# ~*~ My 2k2 Maxima ~*~



## Guest (Apr 30, 2002)

Check the link below!!!
Please vote on my page, sign my guestbook, or give me any input on my ride.. Thanks for your time.. PEACE


----------



## CarbonBlack200 (Apr 30, 2002)

Beautiful car. I like the update Nissan did to 2002 model. Standard H.I.D. headlights, new VQ35DE motor, mmmm!
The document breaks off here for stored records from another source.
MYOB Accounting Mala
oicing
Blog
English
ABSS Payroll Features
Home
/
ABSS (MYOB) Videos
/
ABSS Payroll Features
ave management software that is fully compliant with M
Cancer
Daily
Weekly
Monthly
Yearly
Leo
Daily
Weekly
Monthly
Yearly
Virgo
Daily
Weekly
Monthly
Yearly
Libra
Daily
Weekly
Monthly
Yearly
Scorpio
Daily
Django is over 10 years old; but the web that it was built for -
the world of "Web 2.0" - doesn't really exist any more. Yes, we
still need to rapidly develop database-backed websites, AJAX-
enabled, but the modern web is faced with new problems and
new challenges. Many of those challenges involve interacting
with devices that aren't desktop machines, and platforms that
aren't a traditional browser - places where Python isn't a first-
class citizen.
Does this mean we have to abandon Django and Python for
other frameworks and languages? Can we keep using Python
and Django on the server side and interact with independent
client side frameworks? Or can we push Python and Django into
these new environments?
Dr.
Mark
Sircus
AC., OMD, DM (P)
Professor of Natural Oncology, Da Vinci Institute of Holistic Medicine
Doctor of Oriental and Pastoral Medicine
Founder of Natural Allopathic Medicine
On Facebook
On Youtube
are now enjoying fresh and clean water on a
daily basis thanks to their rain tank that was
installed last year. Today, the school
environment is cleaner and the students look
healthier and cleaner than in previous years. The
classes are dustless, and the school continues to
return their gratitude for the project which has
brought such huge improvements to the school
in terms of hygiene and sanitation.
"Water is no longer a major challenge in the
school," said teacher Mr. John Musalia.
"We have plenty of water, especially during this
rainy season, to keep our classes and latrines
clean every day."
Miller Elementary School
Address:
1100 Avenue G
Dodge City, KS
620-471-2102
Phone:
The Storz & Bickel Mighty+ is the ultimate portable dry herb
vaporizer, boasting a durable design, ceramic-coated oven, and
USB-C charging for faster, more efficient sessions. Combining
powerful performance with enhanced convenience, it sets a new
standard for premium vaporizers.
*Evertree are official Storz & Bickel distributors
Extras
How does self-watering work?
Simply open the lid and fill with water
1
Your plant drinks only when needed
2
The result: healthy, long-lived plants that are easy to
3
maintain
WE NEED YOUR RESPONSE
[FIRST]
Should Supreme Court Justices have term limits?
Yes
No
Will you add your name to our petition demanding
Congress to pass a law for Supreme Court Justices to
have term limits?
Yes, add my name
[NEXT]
14.7sec with Auto? That is impressive.


----------



## Guest (Apr 30, 2002)

Thanks a lot bro, that was ALL stock, with my chrome wheels, hopefully I will get it down in the 13's with my 70 shot.. Thanks for the comment and support


----------



## samo (Apr 30, 2002)

9 letters: BEAUTIFUL

I love the headlights!


----------



## XtremE (Apr 30, 2002)

i love the maxima, very nice car
and fast, you should have gotten the 6 speed


----------



## Guest (Apr 30, 2002)

I probably should of, but I am lazy and like to cruise downtown CHI alot, it makes it hard to mess with a stick all the time..


----------



## XtremE (Apr 30, 2002)

ChiTwista said:


> *I probably should of, but I am lazy and like to cruise downtown CHI alot, it makes it hard to mess with a stick all the time.. *


drove to work last summer, each day 1-1.5 hours in traffic
and i am startin UIC next semester so i will be in traffic even more


----------



## Guest (Apr 30, 2002)

XtremE said:


> *
> drove to work last summer, each day 1-1.5 hours in traffic
> and i am startin UIC next semester so i will be in traffic even more *


I feel for you bro, there is mad amounts of traffic here, especially in the summer.. My boy goes to UIC and I pick him up and drop him off sometimes.. LET ME TELL YOU, UR N 4 A LONG RIDE


----------



## Guest (May 6, 2002)

*BUMP*


----------



## CLSo1A (May 2, 2002)

lookin good


----------